Der Rat entschied schliesslich mit 73 zu 57 Stimmen für durchschnittlich prozentual 0,0 statt 0,5 Prozent Erhöhung. Damit verbesserte er das Budget um 6,56 Millionen Franken. Der Antrag für eine Lohnerhöhung um 1 Prozent war zuvor in einer Eventualabstimmung deutlich unterlegen. Aus Protest dagegen lehnten die Fraktionen von SP und Grünen das Budget ab, das um 6,5 Millionen Franken verbessert wurde.

Weitere Einzelentscheide des Grossen Rates

In Einzelentscheiden lehnte der Rat eine 0,5-Projektstelle für die (unbestrittene) Professionalisierung des Dolmetscherwesens ab. Das entlastet das Budget um 48000 Franken.

Der Rat strich den Entwicklungsschwerpunkt Verkürzung der Schuldauer bis zur gymnasialen Matur. «Jetzt braucht die Volksschule Aargau für mindestens vier Jahre keine neuen fundamentalen Diskussionen», argumentierte Alex Hürzeler.

Eine Diskussion gab es zur Frage, ob der Entwicklungsschwerpunkt «Einbindung Kloster Wettingen ins Museum Aargau» gestrichen werden soll. Alex Hürzeler verteidigte die Aufnahme. Im Unterschied zum Kloster Muri sei das Kloster Wettingen noch ein unerkannter Schatz. Es wäre eine sehr gute Ergänzung für Museum Aargau. Der Rat folgte Hürzeler.

Abgelehnt wurde ein SVP-Kürzungsantrag in der Höhe von 608000 Franken für die Fördermittel des Kuratoriums für das Kulturschaffen.

Jedes Jahr stellt Robert Obrist (Grüne) zuverlässig einen Antrag zur Budgetierung einer höheren Gewinnausschüttung der Nationalbank, so auch gestern. Alex Hürzeler sagte, es gebe gute Aussichten, dass die Ausschüttung sogar drei- oder vierfach höher ausfallen könnte». Aber das könnte sich auch noch ändern.
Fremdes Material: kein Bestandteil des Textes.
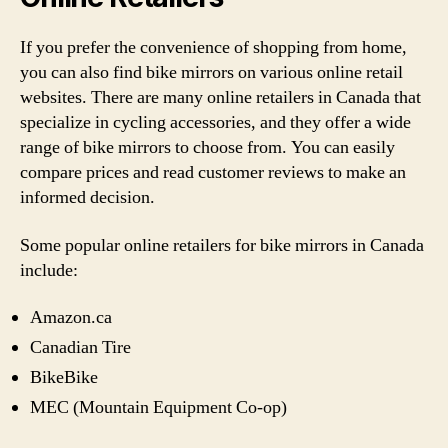
If you prefer the convenience of shopping from home,
you can also find bike mirrors on various online retail
websites. There are many online retailers in Canada that
specialize in cycling accessories, and they offer a wide
range of bike mirrors to choose from. You can easily
compare prices and read customer reviews to make an
informed decision.
Some popular online retailers for bike mirrors in Canada
include:
Amazon.ca
Canadian Tire
BikeBike
MEC (Mountain Equipment Co-op)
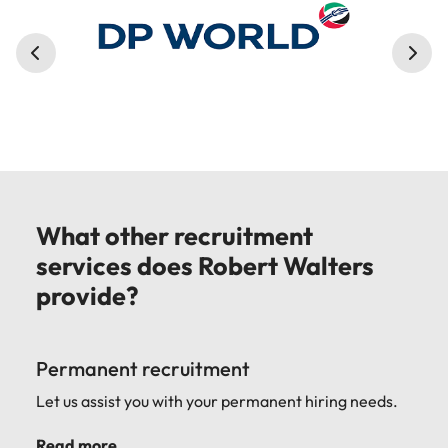
What other recruitment
services does Robert Walters
provide?
Permanent recruitment
Let us assist you with your permanent hiring needs.
Read more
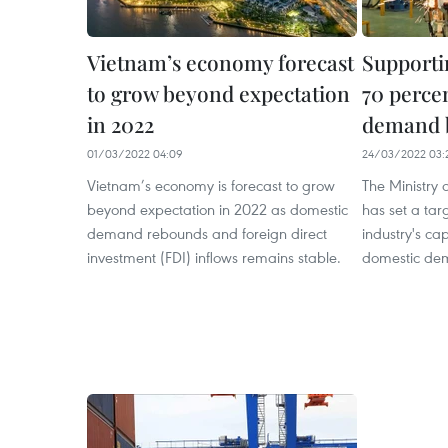
Vietnam’s economy forecast
Supporti
to grow beyond expectation
70 perce
in 2022
demand 
01/03/2022 04:09
24/03/2022 03:
Vietnam’s economy is forecast to grow
The Ministry 
beyond expectation in 2022 as domestic
has set a tar
demand rebounds and foreign direct
industry's ca
investment (FDI) inflows remains stable.
domestic de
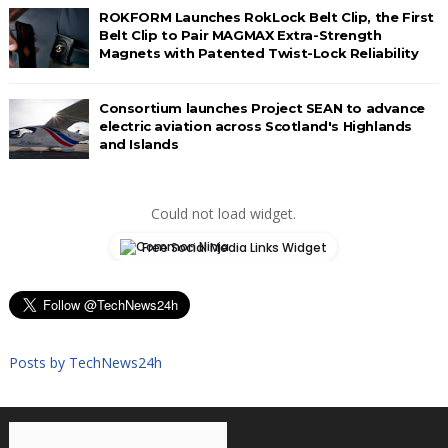
ROKFORM Launches RokLock Belt Clip, the First
Belt Clip to Pair MAGMAX Extra-Strength
Magnets with Patented Twist-Lock Reliability
Consortium launches Project SEAN to advance
electric aviation across Scotland's Highlands
and Islands
Could not load widget.
Free Social Media Links Widget
Posts by TechNews24h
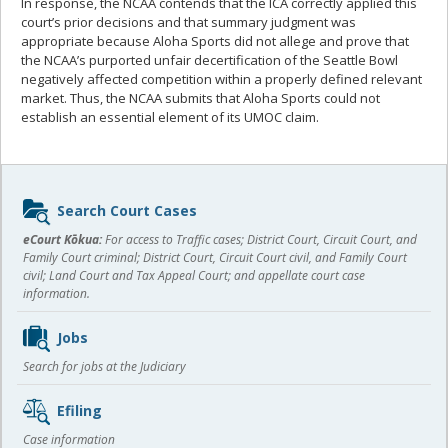
In response, the NCAA contends that the ICA correctly applied this
court’s prior decisions and that summary judgment was
appropriate because Aloha Sports did not allege and prove that
the NCAA’s purported unfair decertification of the Seattle Bowl
negatively affected competition within a properly defined relevant
market. Thus, the NCAA submits that Aloha Sports could not
establish an essential element of its UMOC claim.
Sidebar
Search Court Cases
content
eCourt Kōkua:
For access to Traffic cases; District Court, Circuit Court, and
Family Court criminal; District Court, Circuit Court civil, and Family Court
civil; Land Court and Tax Appeal Court; and appellate court case
information.
Jobs
Search for jobs at the Judiciary
Efiling
Case information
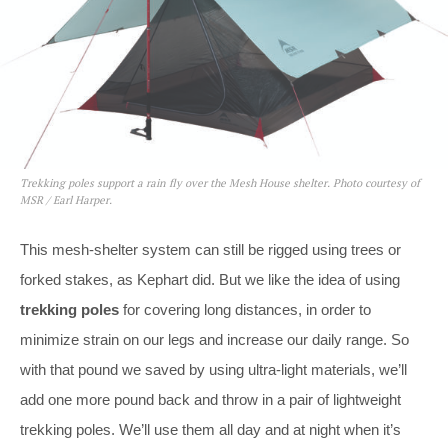
Trekking poles support a rain fly over the Mesh House shelter. Photo courtesy of
MSR / Earl Harper.
This mesh-shelter system can still be rigged using trees or
forked stakes, as Kephart did. But we like the idea of using
trekking poles
for covering long distances, in order to
minimize strain on our legs and increase our daily range. So
with that pound we saved by using ultra-light materials, we’ll
add one more pound back and throw in a pair of lightweight
trekking poles. We’ll use them all day and at night when it’s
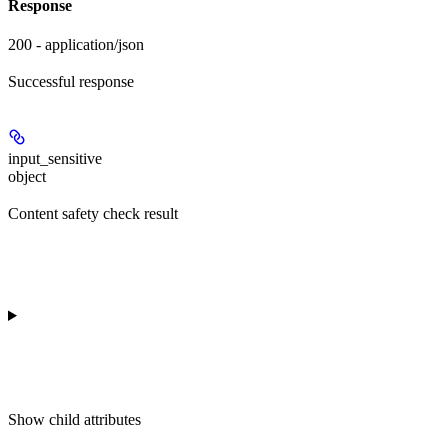
Response
200 - application/json
Successful response
input_sensitive
object
Content safety check result
Show
child attributes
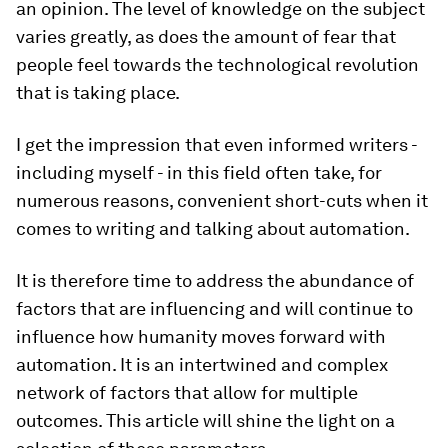
an opinion. The level of knowledge on the subject
varies greatly, as does the amount of fear that
people feel towards the technological revolution
that is taking place.
I get the impression that even informed writers -
including myself - in this field often take, for
numerous reasons, convenient short-cuts when it
comes to writing and talking about automation.
It is therefore time to address the abundance of
factors that are influencing and will continue to
influence how humanity moves forward with
automation. It is an intertwined and complex
network of factors that allow for multiple
outcomes. This article will shine the light on a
Der Rat beliess den Wert der Regierung im Budget und lehnte Obrists Antrag wie jedes Jahr ab.

Hansjörg Wittwer (Grüne) forderte ein stärkeres Engagement bei Gebäuden. «Die meisten Altbauten sind energetisch sanierungsbedürftig, mehr Mittel könnten das beschleunigen», warb er. Der Rat lehnte ab.

Schliesslich sprach der Rat 250000 Franken zur Bekämpfung invasiver Neophyten, also fremdländischer Pflanzen.

Chancenlos war ein Antrag der Grünen für eine faktische Erhöhung der Kantonssteuer um ein Prozent.